**MATERIAL PROVIDED**.
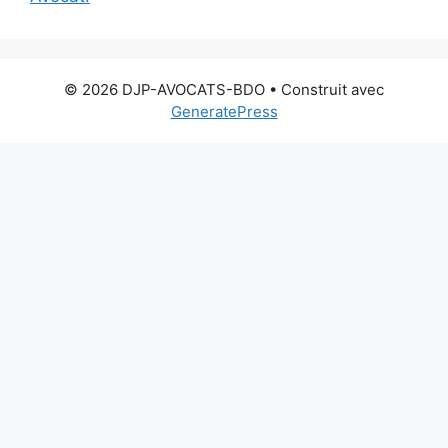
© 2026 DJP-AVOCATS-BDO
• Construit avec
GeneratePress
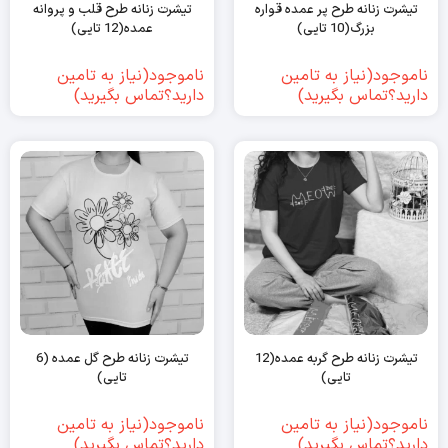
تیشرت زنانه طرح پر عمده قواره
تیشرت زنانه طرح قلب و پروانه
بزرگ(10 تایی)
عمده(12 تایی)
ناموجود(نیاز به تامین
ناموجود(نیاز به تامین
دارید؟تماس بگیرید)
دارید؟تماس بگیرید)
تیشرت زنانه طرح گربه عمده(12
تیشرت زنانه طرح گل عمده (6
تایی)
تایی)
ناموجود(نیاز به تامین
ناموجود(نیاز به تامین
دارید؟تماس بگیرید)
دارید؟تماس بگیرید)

**REQUIRED ACTION**. Omit the pictures, then print the rest of the listing above exactly.

**THE ANSWER**.
© 2026 DJP-AVOCATS-BDO
• Construit avec
GeneratePress
تیشرت زنانه طرح پر عمده قواره
تیشرت زنانه طرح قلب و پروانه
بزرگ(10 تایی)
عمده(12 تایی)
ناموجود(نیاز به تامین
ناموجود(نیاز به تامین
دارید؟تماس بگیرید)
دارید؟تماس بگیرید)
تیشرت زنانه طرح گربه عمده(12
تیشرت زنانه طرح گل عمده (6
تایی)
تایی)
ناموجود(نیاز به تامین
ناموجود(نیاز به تامین
دارید؟تماس بگیرید)
دارید؟تماس بگیرید)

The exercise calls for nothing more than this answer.